- Work request
Which lines below contain "können"? Copy every one of them.

- Saved entries
------------------------------------------------

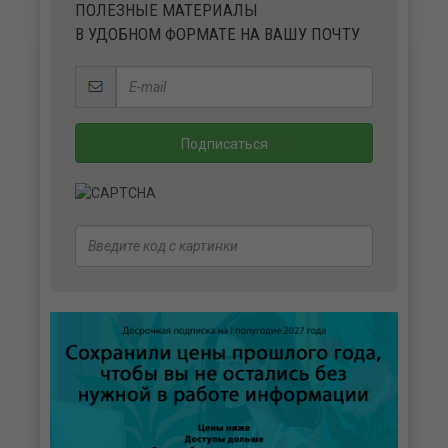
ПОЛЕЗНЫЕ МАТЕРИАЛЫ
В УДОБНОМ ФОРМАТЕ НА ВАШУ ПОЧТУ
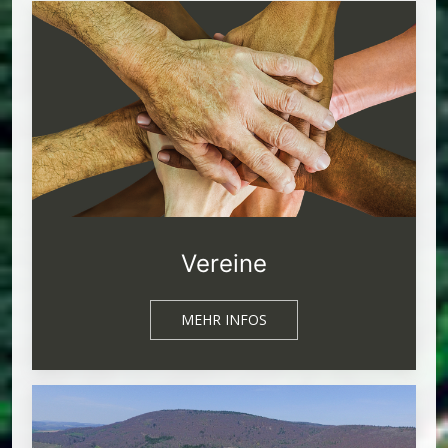
Vereine
MEHR INFOS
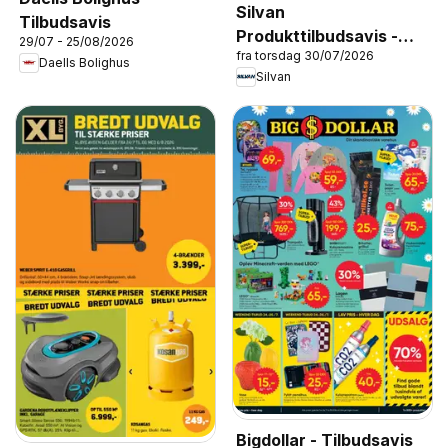
Silvan
Tilbudsavis
Produkttilbudsavis -
29/07 - 25/08/2026
fra torsdag 30/07/2026
Opbevaring
Daells Bolighus
Silvan
Bigdollar - Tilbudsavis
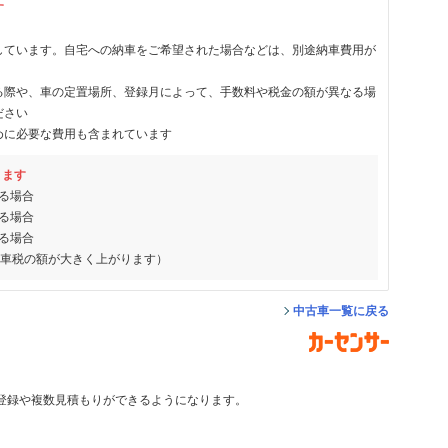
す
しています。自宅への納車をご希望された場合などは、別途納車費用が
る際や、車の定置場所、登録月によって、手数料や税金の額が異なる場
ださい
めに必要な費用も含まれています
ります
る場合
る場合
る場合
動車税の額が大きく上がります）
中古車一覧に戻る
登録や複数見積もりができるようになります。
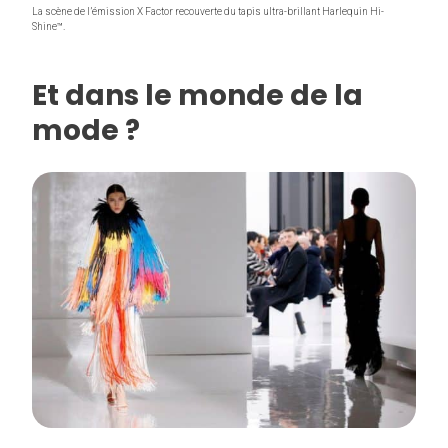
La scène de l’émission X Factor recouverte du tapis ultra-brillant Harlequin Hi-
Shine™.
Et dans le monde de la
mode ?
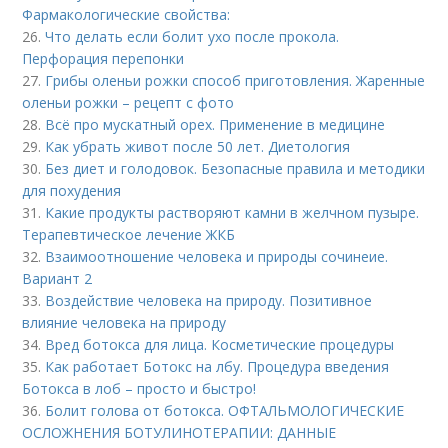
Фармакологические свойства:
26.
Что делать если болит ухо после прокола.
Перфорация перепонки
27.
Грибы оленьи рожки способ приготовления. Жаренные
оленьи рожки – рецепт с фото
28.
Всё про мускатный орех. Применение в медицине
29.
Как убрать живот после 50 лет. Диетология
30.
Без диет и голодовок. Безопасные правила и методики
для похудения
31.
Какие продукты растворяют камни в желчном пузыре.
Терапевтическое лечение ЖКБ
32.
Взаимоотношение человека и природы сочинеие.
Вариант 2
33.
Воздействие человека на природу. Позитивное
влияние человека на природу
34.
Вред ботокса для лица. Косметические процедуры
35.
Как работает Ботокс на лбу. Процедура введения
Ботокса в лоб – просто и быстро!
36.
Болит голова от ботокса. ОФТАЛЬМОЛОГИЧЕСКИЕ
ОСЛОЖНЕНИЯ БОТУЛИНОТЕРАПИИ: ДАННЫЕ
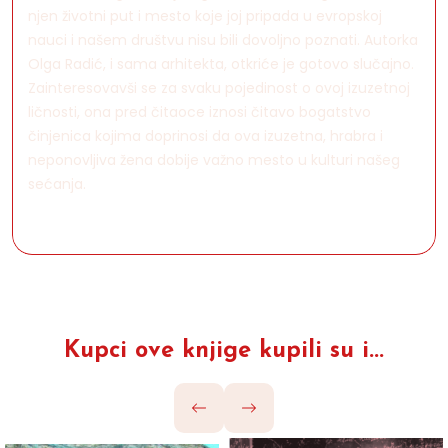
njen životni put i mesto koje joj pripada u evropskoj
nauci i našem društvu nisu bili dovoljno poznati. Autorka
Olga Radić, i sama arhitekta, otkriće je gotovo slučajno.
Zainteresovavši se za svaku pojedinost o ovoj izuzetnoj
ličnosti, ona pred čitaoce iznosi čitavo bogatstvo
činjenica kojima doprinosi da ova izuzetna, hrabra i
neponovljiva žena dobije važno mesto u kulturi našeg
sećanja.
Kupci ove knjige kupili su i...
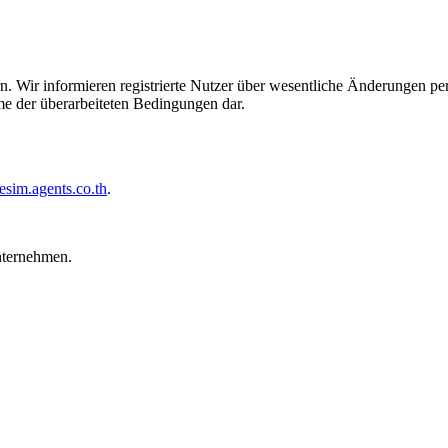
n. Wir informieren registrierte Nutzer über wesentliche Änderungen pe
me der überarbeiteten Bedingungen dar.
esim.agents.co.th
.
nternehmen.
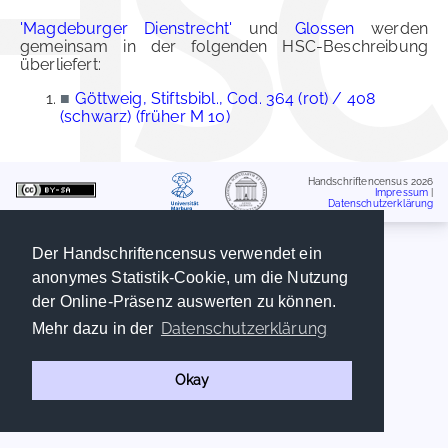
'Magdeburger Dienstrecht'
und
Glossen
werden
gemeinsam in der folgenden HSC-Beschreibung
überliefert:
■
Göttweig, Stiftsbibl., Cod. 364 (rot) / 408
(schwarz) (früher M 10)
Handschriftencensus 2026
Impressum
|
Datenschutzerklärung
Der Handschriftencensus verwendet ein
anonymes Statistik-Cookie, um die Nutzung
der Online-Präsenz auswerten zu können.
Datenschutzerklärung
Mehr dazu in der
Okay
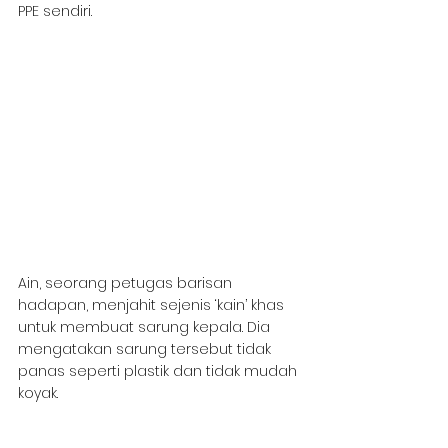
PPE sendiri.
Ain, seorang petugas barisan 
hadapan, menjahit sejenis ‘kain’ khas 
untuk membuat sarung kepala. Dia 
mengatakan sarung tersebut tidak 
panas seperti plastik dan tidak mudah 
koyak.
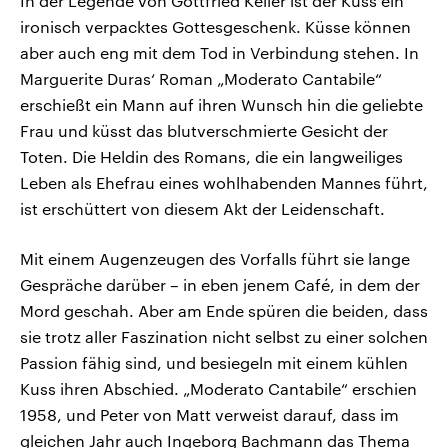
In der Legende von Gottfried Keller ist der Kuss ein
ironisch verpacktes Gottesgeschenk. Küsse können
aber auch eng mit dem Tod in Verbindung stehen. In
Marguerite Duras‘ Roman „Moderato Cantabile“
erschießt ein Mann auf ihren Wunsch hin die geliebte
Frau und küsst das blutverschmierte Gesicht der
Toten. Die Heldin des Romans, die ein langweiliges
Leben als Ehefrau eines wohlhabenden Mannes führt,
ist erschüttert von diesem Akt der Leidenschaft.
Mit einem Augenzeugen des Vorfalls führt sie lange
Gespräche darüber – in eben jenem Café, in dem der
Mord geschah. Aber am Ende spüren die beiden, dass
sie trotz aller Faszination nicht selbst zu einer solchen
Passion fähig sind, und besiegeln mit einem kühlen
Kuss ihren Abschied. „Moderato Cantabile“ erschien
1958, und Peter von Matt verweist darauf, dass im
gleichen Jahr auch Ingeborg Bachmann das Thema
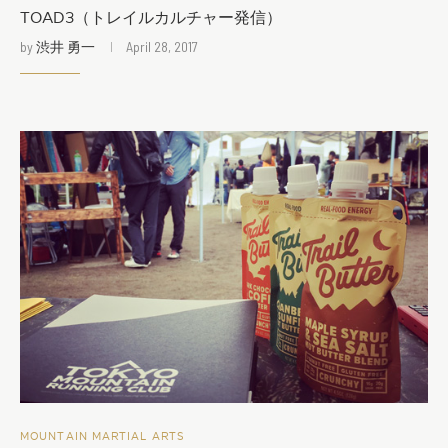
TOAD3（トレイルカルチャー発信）
by
渋井 勇一
April 28, 2017
MOUNTAIN MARTIAL ARTS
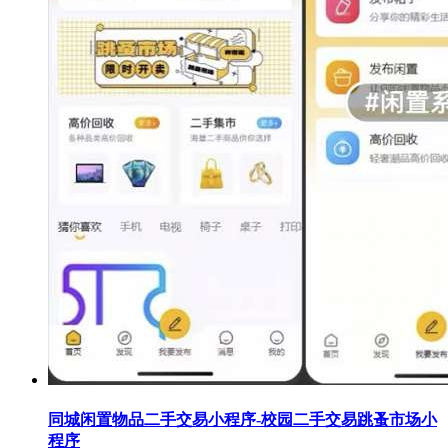
同城闲置物品二手交易小程序-校园二手交易跳蚤市场小
程序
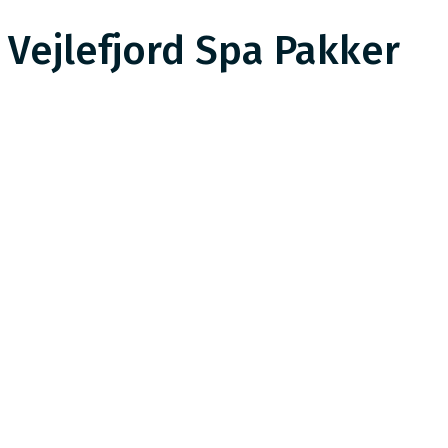
Vejlefjord Spa Pakker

------------------------------------------------

- Result for this exercise
der Online-Präsenz auswerten zu können.
ironisch verpacktes Gottesgeschenk. Küsse können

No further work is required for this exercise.